▶ **Requirement**
Among the entries, find each line that includes the string "تركيا" and list it.

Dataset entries
########

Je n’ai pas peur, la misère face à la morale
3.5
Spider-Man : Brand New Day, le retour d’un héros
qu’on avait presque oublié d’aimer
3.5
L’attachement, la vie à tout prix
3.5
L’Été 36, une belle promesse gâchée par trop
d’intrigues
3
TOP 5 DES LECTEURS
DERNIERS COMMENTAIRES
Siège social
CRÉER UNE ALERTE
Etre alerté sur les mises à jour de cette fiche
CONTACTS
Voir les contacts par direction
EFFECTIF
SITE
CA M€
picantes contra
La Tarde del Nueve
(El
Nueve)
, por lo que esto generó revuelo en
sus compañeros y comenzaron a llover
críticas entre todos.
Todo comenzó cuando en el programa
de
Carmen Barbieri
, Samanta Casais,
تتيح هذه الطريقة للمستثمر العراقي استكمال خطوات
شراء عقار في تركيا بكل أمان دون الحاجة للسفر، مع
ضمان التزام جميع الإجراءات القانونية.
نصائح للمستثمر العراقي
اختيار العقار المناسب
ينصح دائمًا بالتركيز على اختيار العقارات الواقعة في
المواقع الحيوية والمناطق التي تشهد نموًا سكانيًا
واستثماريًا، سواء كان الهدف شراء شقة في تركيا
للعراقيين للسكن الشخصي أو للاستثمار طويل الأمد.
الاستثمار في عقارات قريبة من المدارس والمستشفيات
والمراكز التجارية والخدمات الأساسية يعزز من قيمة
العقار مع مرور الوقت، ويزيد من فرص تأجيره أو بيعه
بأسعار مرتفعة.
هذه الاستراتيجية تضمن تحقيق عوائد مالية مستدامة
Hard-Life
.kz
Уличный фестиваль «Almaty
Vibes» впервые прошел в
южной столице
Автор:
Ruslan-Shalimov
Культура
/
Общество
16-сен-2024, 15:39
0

########

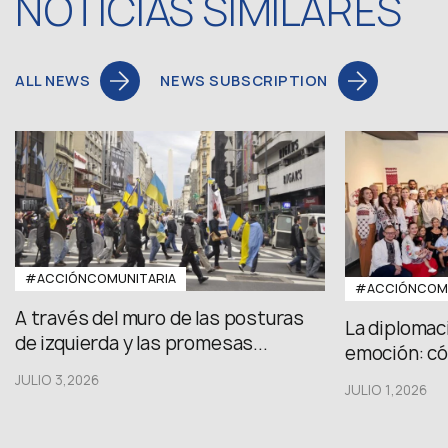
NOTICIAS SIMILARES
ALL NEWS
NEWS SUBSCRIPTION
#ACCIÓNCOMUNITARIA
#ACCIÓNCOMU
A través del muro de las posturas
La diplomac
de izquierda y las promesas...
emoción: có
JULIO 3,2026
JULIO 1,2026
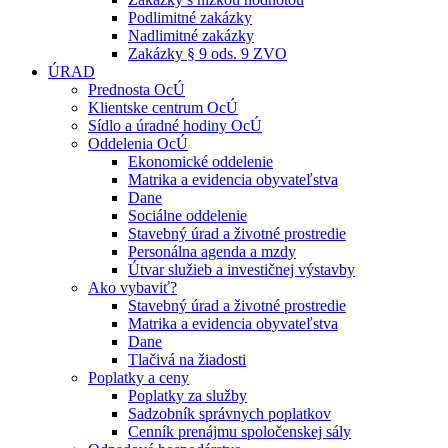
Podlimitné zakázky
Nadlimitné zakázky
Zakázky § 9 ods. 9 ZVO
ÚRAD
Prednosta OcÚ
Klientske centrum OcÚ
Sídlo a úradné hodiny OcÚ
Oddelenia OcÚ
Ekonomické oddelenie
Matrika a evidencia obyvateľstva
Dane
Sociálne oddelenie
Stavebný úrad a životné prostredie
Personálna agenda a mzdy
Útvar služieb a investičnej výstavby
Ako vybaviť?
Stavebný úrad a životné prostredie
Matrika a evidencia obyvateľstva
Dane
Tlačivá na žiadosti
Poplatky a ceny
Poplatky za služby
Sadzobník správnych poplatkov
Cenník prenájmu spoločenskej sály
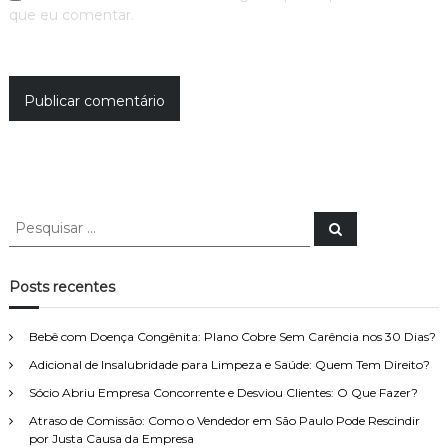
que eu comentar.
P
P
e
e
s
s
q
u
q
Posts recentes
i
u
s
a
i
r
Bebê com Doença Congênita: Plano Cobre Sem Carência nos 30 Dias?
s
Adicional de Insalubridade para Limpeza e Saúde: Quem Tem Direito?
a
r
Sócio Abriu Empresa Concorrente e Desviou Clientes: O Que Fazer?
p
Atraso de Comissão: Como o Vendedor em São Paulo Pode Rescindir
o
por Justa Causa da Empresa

########

▶ **Reply to the exercise**
شراء عقار في تركيا بكل أمان دون الحاجة للسفر، مع
واستثماريًا، سواء كان الهدف شراء شقة في تركيا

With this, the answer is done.